→ **Exercise objective**
Take each line below that has "auprès" and copy it.

*** Opening Data section ***

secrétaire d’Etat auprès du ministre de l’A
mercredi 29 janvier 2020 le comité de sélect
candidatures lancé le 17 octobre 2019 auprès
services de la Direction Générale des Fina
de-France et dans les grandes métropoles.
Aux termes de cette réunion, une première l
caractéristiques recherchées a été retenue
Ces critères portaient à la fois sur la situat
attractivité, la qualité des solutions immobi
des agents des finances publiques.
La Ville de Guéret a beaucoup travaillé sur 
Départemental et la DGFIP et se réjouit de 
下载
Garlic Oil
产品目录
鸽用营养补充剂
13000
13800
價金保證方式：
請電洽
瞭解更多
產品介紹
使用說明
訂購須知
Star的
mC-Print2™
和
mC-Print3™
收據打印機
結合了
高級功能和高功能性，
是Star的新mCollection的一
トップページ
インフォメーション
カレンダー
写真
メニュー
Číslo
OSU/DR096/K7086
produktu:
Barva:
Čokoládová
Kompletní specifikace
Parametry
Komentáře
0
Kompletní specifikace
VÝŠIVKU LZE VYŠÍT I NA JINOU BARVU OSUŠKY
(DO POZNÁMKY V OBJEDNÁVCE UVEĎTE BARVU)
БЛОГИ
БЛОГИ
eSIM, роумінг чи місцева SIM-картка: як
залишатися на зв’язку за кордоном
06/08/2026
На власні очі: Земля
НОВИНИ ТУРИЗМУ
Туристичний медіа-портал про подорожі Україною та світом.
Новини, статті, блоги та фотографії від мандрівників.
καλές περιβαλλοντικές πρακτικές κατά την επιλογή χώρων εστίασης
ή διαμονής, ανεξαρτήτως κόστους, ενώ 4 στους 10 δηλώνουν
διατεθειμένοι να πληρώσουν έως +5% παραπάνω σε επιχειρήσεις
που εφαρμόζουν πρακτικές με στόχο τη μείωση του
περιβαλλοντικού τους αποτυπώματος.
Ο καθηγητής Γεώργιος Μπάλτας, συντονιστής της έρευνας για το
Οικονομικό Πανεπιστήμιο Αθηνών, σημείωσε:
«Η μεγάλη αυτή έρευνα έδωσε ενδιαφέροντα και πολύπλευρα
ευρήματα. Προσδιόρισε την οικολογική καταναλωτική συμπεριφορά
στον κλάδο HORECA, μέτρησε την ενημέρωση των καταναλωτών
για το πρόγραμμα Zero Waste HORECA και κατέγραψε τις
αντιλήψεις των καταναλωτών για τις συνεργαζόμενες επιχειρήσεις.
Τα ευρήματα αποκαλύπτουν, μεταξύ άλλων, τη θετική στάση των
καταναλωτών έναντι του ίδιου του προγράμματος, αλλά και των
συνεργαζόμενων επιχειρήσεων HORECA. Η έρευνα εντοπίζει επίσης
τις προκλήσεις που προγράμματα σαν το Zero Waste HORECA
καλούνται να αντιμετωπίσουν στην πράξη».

*** Closing Data section ***

→ **The completed task**
secrétaire d’Etat auprès du ministre de l’A
candidatures lancé le 17 octobre 2019 auprès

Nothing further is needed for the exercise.